His astonishing memory was aided, no
doubt, in a great measure, by a still higher and
rarer faculty by his power of digesting
and arranging in its proper place all the information
he received, and of casting aside and rejecting,
as it were instinctively, whatever was worthless
or immaterial. Every conception that was
suggested to his mind seemed instantly to take
its place among its other rich furniture, and to be
condensed into the smallest and most convenient
form. He never appeared, therefore, to be
at all encumbered or perplexed with the verbiage
of the dull books he perused, or the idle talk to
which he listened; but to have at once extracted,
by a kind of intellectual alchemy, all that was
worthy of attention, and to have reduced it, for
his own use, to its true value and to its simplest
form. And thus it often happened that a great
deal more was learned from his brief and vigorous
account of the theories and arguments of tedious
writers, than an ordinary student could ever have
derived from the most painful study of the originals,
and that errors and absurdities became manifest
from the mere clearness and plainness of his statement
of them, which might have deluded and perplexed
most of his hearers without that invaluable assistance.

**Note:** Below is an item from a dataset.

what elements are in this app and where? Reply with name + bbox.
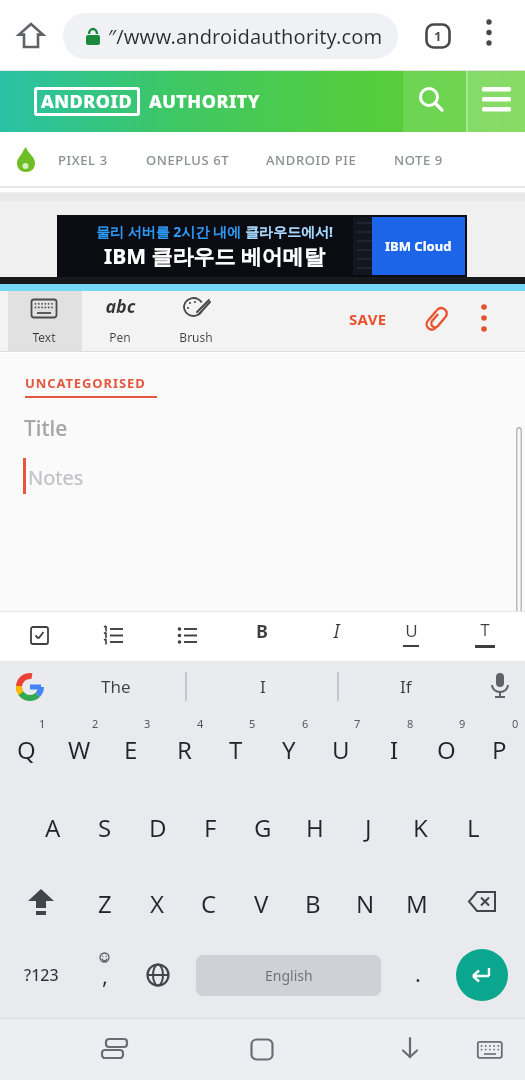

It is needless to say, that, with those
vast resources, his conversation was at all times
rich and instructive in no ordinary degree; but
it was, if possible, still more pleasing than
wise, and had all the charms of familiarity, with all
the substantial treasures of knowledge. No
man could be more social in his spirit, less assuming
or fastidious in his manners, or more kind and
indulgent toward all who approached him. He rather
liked to talk, at least in his latter years, but
though he took a considerable share of the conversation,
he rarely suggested the topics on which it was
to turn, but readily and quietly took up whatever
was presented by those around him, and astonished
the idle and barren propounders of an ordinary
theme, by the treasures which he drew from the
mine they had inconsciously opened. He generally
seemed, indeed, to have no choice or predilection
for one subject of discourse rather than another;
but allowed his mind, like a great cyclopaedia,
to be opened at any letter his associates might
choose to turn up, and only endeavour to select,
from his inexhaustible stores, what might be best
adapted to the taste of his present hearers. As
to their capacity he gave himself no trouble;
and, indeed, such was his singular talent for
making all things plain, clear, and intelligible,
that scarcely any one could be aware of such a deficiency
in his presence. His talk, too, though overflowing
with information, had no resemblance to lecturing
or solemn discoursing, but, on the contrary, was
full of colloquial spirit and pleasantry.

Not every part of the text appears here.